--- START ---
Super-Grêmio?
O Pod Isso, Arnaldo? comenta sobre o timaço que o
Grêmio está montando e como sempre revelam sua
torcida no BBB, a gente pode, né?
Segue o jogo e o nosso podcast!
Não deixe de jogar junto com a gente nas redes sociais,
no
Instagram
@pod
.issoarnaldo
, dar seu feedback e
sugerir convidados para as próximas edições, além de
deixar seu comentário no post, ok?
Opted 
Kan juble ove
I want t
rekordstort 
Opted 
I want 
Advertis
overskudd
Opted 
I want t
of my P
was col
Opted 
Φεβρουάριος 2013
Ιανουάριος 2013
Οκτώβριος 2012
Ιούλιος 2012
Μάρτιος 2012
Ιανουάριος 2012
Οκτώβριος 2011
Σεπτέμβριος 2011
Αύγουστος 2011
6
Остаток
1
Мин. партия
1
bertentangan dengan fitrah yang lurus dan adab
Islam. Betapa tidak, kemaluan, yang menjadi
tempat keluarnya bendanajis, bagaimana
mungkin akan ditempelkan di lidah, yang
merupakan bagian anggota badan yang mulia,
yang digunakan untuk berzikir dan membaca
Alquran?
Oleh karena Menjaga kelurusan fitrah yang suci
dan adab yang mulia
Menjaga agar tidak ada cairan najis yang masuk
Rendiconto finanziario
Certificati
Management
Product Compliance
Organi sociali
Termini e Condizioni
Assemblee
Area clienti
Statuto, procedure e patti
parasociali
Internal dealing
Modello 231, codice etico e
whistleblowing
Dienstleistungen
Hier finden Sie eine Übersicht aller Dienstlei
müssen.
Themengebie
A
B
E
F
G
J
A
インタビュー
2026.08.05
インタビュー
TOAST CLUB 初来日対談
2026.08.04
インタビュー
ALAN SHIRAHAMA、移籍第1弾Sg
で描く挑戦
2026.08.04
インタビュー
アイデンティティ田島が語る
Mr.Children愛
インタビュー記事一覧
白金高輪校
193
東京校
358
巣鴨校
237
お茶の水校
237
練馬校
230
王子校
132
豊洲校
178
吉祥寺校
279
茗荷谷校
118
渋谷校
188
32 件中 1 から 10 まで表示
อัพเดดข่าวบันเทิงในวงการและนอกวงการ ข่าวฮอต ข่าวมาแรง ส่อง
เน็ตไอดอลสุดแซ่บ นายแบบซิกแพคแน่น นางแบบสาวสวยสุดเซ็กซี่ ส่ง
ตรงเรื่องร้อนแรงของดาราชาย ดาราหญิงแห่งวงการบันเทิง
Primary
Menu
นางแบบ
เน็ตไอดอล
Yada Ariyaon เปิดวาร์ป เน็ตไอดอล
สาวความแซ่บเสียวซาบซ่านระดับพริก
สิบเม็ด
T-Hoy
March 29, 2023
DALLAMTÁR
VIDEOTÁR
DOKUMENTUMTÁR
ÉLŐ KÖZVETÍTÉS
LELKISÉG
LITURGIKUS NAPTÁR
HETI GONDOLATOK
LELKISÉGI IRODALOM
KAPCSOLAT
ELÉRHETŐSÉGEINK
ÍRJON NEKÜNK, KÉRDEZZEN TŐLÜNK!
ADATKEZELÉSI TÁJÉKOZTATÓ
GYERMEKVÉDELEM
--- END ---
Exercise prompt: Set down the records above once more, exactly as they stand.

Result:
Super-Grêmio?
O Pod Isso, Arnaldo? comenta sobre o timaço que o
Grêmio está montando e como sempre revelam sua
torcida no BBB, a gente pode, né?
Segue o jogo e o nosso podcast!
Não deixe de jogar junto com a gente nas redes sociais,
no
Instagram
@pod
.issoarnaldo
, dar seu feedback e
sugerir convidados para as próximas edições, além de
deixar seu comentário no post, ok?
Opted 
Kan juble ove
I want t
rekordstort 
Opted 
I want 
Advertis
overskudd
Opted 
I want t
of my P
was col
Opted 
Φεβρουάριος 2013
Ιανουάριος 2013
Οκτώβριος 2012
Ιούλιος 2012
Μάρτιος 2012
Ιανουάριος 2012
Οκτώβριος 2011
Σεπτέμβριος 2011
Αύγουστος 2011
6
Остаток
1
Мин. партия
1
bertentangan dengan fitrah yang lurus dan adab
Islam. Betapa tidak, kemaluan, yang menjadi
tempat keluarnya bendanajis, bagaimana
mungkin akan ditempelkan di lidah, yang
merupakan bagian anggota badan yang mulia,
yang digunakan untuk berzikir dan membaca
Alquran?
Oleh karena Menjaga kelurusan fitrah yang suci
dan adab yang mulia
Menjaga agar tidak ada cairan najis yang masuk
Rendiconto finanziario
Certificati
Management
Product Compliance
Organi sociali
Termini e Condizioni
Assemblee
Area clienti
Statuto, procedure e patti
parasociali
Internal dealing
Modello 231, codice etico e
whistleblowing
Dienstleistungen
Hier finden Sie eine Übersicht aller Dienstlei
müssen.
Themengebie
A
B
E
F
G
J
A
インタビュー
2026.08.05
インタビュー
TOAST CLUB 初来日対談
2026.08.04
インタビュー
ALAN SHIRAHAMA、移籍第1弾Sg
で描く挑戦
2026.08.04
インタビュー
アイデンティティ田島が語る
Mr.Children愛
インタビュー記事一覧
白金高輪校
193
東京校
358
巣鴨校
237
お茶の水校
237
練馬校
230
王子校
132
豊洲校
178
吉祥寺校
279
茗荷谷校
118
渋谷校
188
32 件中 1 から 10 まで表示
อัพเดดข่าวบันเทิงในวงการและนอกวงการ ข่าวฮอต ข่าวมาแรง ส่อง
เน็ตไอดอลสุดแซ่บ นายแบบซิกแพคแน่น นางแบบสาวสวยสุดเซ็กซี่ ส่ง
ตรงเรื่องร้อนแรงของดาราชาย ดาราหญิงแห่งวงการบันเทิง
Primary
Menu
นางแบบ
เน็ตไอดอล
Yada Ariyaon เปิดวาร์ป เน็ตไอดอล
สาวความแซ่บเสียวซาบซ่านระดับพริก
สิบเม็ด
T-Hoy
March 29, 2023
DALLAMTÁR
VIDEOTÁR
DOKUMENTUMTÁR
ÉLŐ KÖZVETÍTÉS
LELKISÉG
LITURGIKUS NAPTÁR
HETI GONDOLATOK
LELKISÉGI IRODALOM
KAPCSOLAT
ELÉRHETŐSÉGEINK
ÍRJON NEKÜNK, KÉRDEZZEN TŐLÜNK!
ADATKEZELÉSI TÁJÉKOZTATÓ
GYERMEKVÉDELEM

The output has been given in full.